Abstract
Background: DNase I hypersensitive sites (DHSs) are important signs of DNA regulatory regions. Their identification in DNA sequences is significant for both the biomedical research and the discovery of new drugs. The existing experimental methods to achieve this, however, are timeconsuming and laborious, so new computational means are called for.
Method: To meet this end, a novel predictive model, called iDHSs-PseTNC, was constructed by integrating the sequence-order information and the physicochemical properties of trinucleotides into the pseudo trinucleotide composition (PseTNC). In the model, the deep sparse auto-encoder was used for reconstructing the input to get a good representative of the input characteristic, and a softmax classifier was added to the top of the auto-encoder coding layer. The deep sparse auto-encoder model obtained the best classification result with each member of the training set correctly classified. Five-fold crossvalidation test results indicated that the new predictor remarkably outperformed the existing prediction methods for the same purpose.
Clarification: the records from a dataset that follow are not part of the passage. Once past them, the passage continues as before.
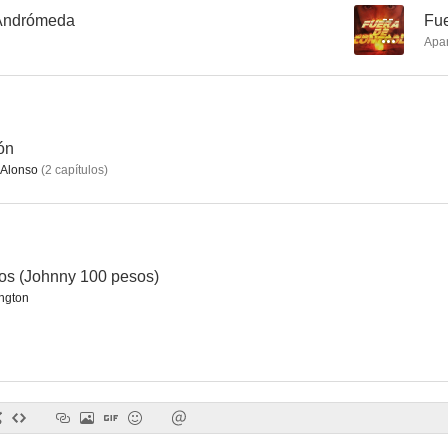
 Andrómeda
--
Fue
Apa
ón
Alonso
(
2
capítulos
)
os (Johnny 100 pesos)
ngton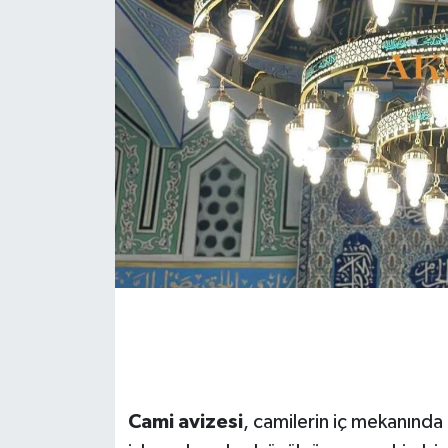
Cami avizesi
, camilerin iç mekanında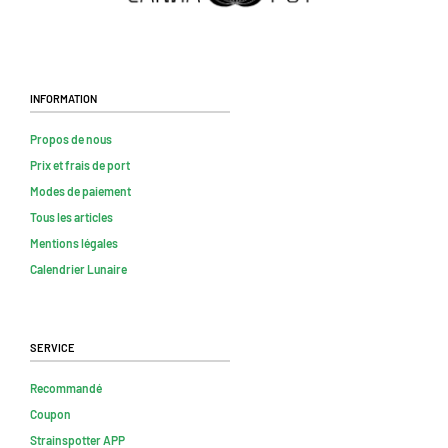
Information
Propos de nous
Prix et frais de port
Modes de paiement
Tous les articles
Mentions légales
Calendrier Lunaire
Service
Recommandé
Coupon
Strainspotter APP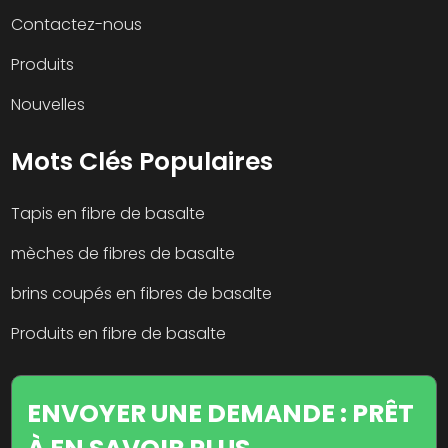
Contactez-nous
Produits
Nouvelles
Mots Clés Populaires
Tapis en fibre de basalte
mèches de fibres de basalte
brins coupés en fibres de basalte
Produits en fibre de basalte
ENVOYER UNE DEMANDE : PRÊT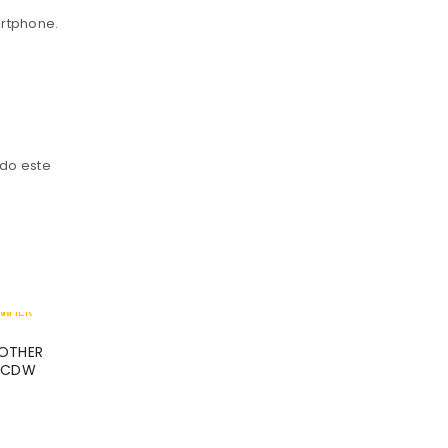
artphone.
ado este
ROTHER
0 CDW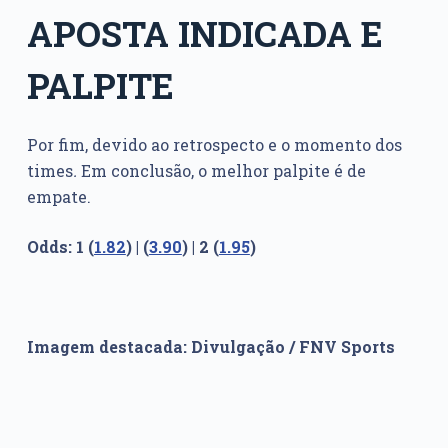
APOSTA INDICADA E
PALPITE
Por fim, devido ao retrospecto e o momento dos
times
.
Em conclusão, o melhor palpite é de
empate.
Odds: 1 (
1.82
) | (
3.90
) | 2 (
1.95
)
Imagem destacada: Divulgação / FNV Sports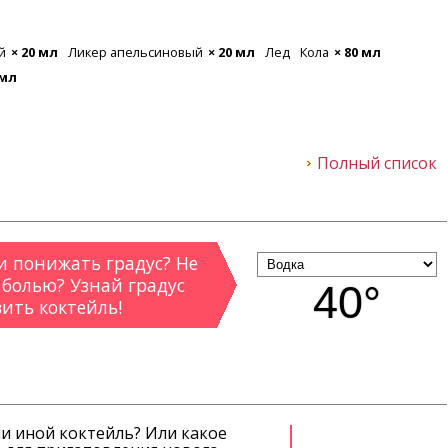
й
× 20 мл
Ликер апельсиновый
× 20 мл
Лед
Кола
× 80 мл
 мл
Полный список
 понижать градус? Не
 болью? Узнай градус
40°
вить коктейль!
ли иной коктейль? Или какое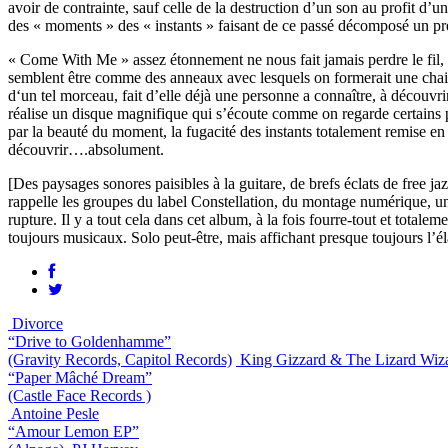
avoir de contrainte, sauf celle de la destruction d’un son au profit d’
des « moments » des « instants » faisant de ce passé décomposé un pr
« Come With Me » assez étonnement ne nous fait jamais perdre le fil, to
semblent être comme des anneaux avec lesquels on formerait une chaine. P
d‘un tel morceau, fait d’elle déjà une personne a connaître, à décou
réalise un disque magnifique qui s’écoute comme on regarde certains pl
par la beauté du moment, la fugacité des instants totalement remise en
découvrir….absolument.
[Des paysages sonores paisibles à la guitare, de brefs éclats de free ja
rappelle les groupes du label Constellation, du montage numérique, une 
rupture. Il y a tout cela dans cet album, à la fois fourre-tout et to
toujours musicaux. Solo peut-être, mais affichant presque toujours l’éla
Divorce
“Drive to Goldenhamme”
(Gravity Records, Capitol Records)
King Gizzard & The Lizard Wiz
“Paper Mâché Dream”
(Castle Face Records )
Antoine Pesle
“Amour Lemon EP”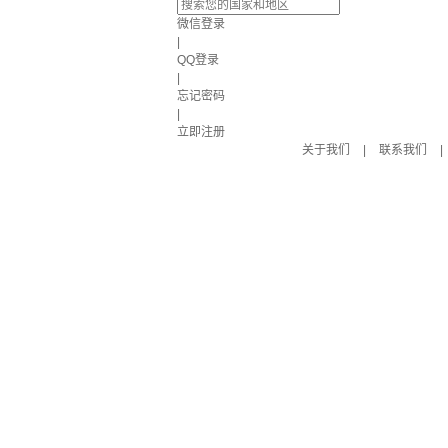
微信登录
|
QQ登录
|
忘记密码
|
立即注册
关于我们
|
联系我们
|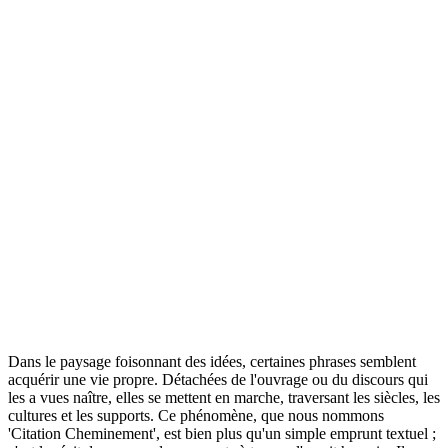
Dans le paysage foisonnant des idées, certaines phrases semblent
acquérir une vie propre. Détachées de l'ouvrage ou du discours qui
les a vues naître, elles se mettent en marche, traversant les siècles, les
cultures et les supports. Ce phénomène, que nous nommons
'Citation Cheminement', est bien plus qu'un simple emprunt textuel ;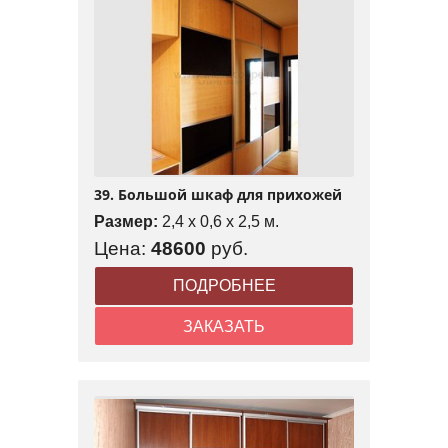
39. Большой шкаф для прихожей
Размер:
2,4 x 0,6 x 2,5 м.
Цена:
48600
руб.
ПОДРОБНЕЕ
ЗАКАЗАТЬ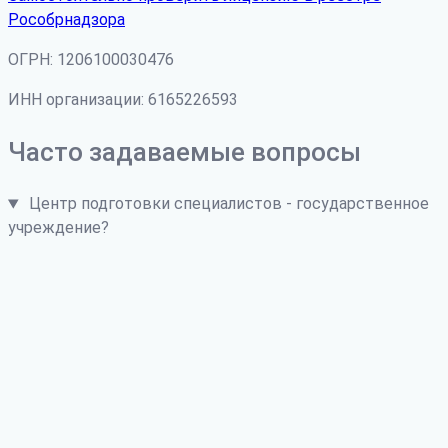
Рособрнадзора
ОГРН: 1206100030476
ИНН организации: 6165226593
Часто задаваемые вопросы
Центр подготовки специалистов - государственное
учреждение?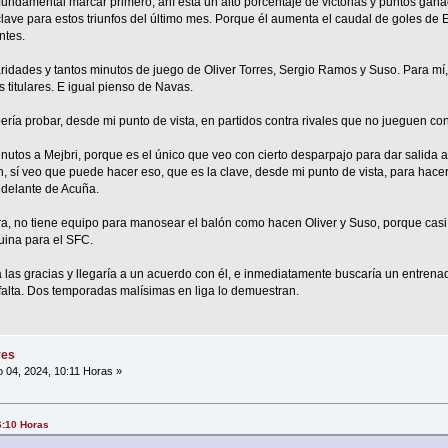
 fundamental marcar primero, ahí está un alto porcentaje de victorias y puntos gan
lave para estos triunfos del último mes. Porque él aumenta el caudal de goles de En
ntes.
aridades y tantos minutos de juego de Oliver Torres, Sergio Ramos y Suso. Para mí,
s titulares. E igual pienso de Navas.
ía probar, desde mi punto de vista, en partidos contra rivales que no jueguen co
utos a Mejbri, porque es el único que veo con cierto desparpajo para dar salida al
, sí veo que puede hacer eso, que es la clave, desde mi punto de vista, para hace
 delante de Acuña.
tra, no tiene equipo para manosear el balón como hacen Oliver y Suso, porque casi
uina para el SFC.
a las gracias y llegaría a un acuerdo con él, e inmediatamente buscaría un entrena
 falta. Dos temporadas malísimas en liga lo demuestran.
res
 04, 2024, 10:11 Horas »
6:10 Horas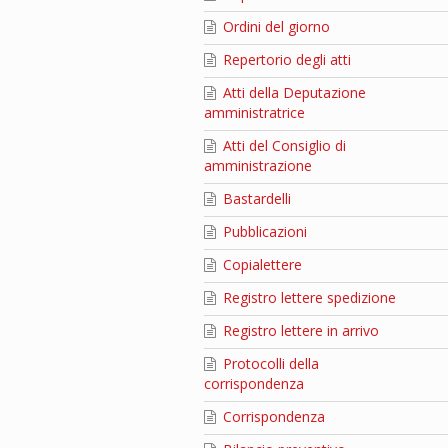
Ordini del giorno
Repertorio degli atti
Atti della Deputazione
amministratrice
Atti del Consiglio di
amministrazione
Bastardelli
Pubblicazioni
Copialettere
Registro lettere spedizione
Registro lettere in arrivo
Protocolli della
corrispondenza
Corrispondenza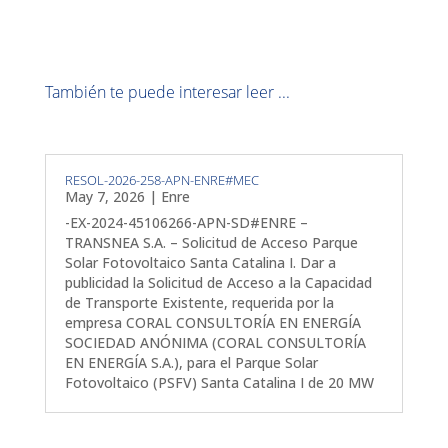
También te puede interesar leer ...
RESOL-2026-258-APN-ENRE#MEC
May 7, 2026
|
Enre
-EX-2024-45106266-APN-SD#ENRE –
TRANSNEA S.A. – Solicitud de Acceso Parque
Solar Fotovoltaico Santa Catalina I. Dar a
publicidad la Solicitud de Acceso a la Capacidad
de Transporte Existente, requerida por la
empresa CORAL CONSULTORÍA EN ENERGÍA
SOCIEDAD ANÓNIMA (CORAL CONSULTORÍA
EN ENERGÍA S.A.), para el Parque Solar
Fotovoltaico (PSFV) Santa Catalina I de 20 MW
Results: In this paper, the ACC rate of iDHSs-PseTNC is slightly (0.3%) lower than that of iDHS-EL constructed by Liu et al., its MCC rate is 3.45% higher than that of iDHS-EL. And the predictor iDHSs-PseTNC achieves the highest successful rates in both Pt and Py among the existing predictors. In order to facilitate the direct derivation of the needed results by experimental scholars, an easy-to-use web-server for identifying DHSs has been established for free access at: http://www.jcibioinfo. cn/iDHSs-PseTNC, which allows for fast and accurate computation.
Conclusion: The timely identification of the DHSs in DNA sequence is significant for the intensive study on DNA function and the development of new drugs. In this article, we proposed a novel method for predicting the DHSs of DNA by incorporating physicochemical properties of trinucleotides into pseudo trinucleotide composition via deep sparse auto-encoder. The results were promising enough for our predictor to be used as an analytic solution to more genomic problems.
Keywords: Dnase I hypersensitive sites, pseudo trinucleotide composition, deep sparse auto-encoder, webserver, five-fold cross-validation, DNA sequence.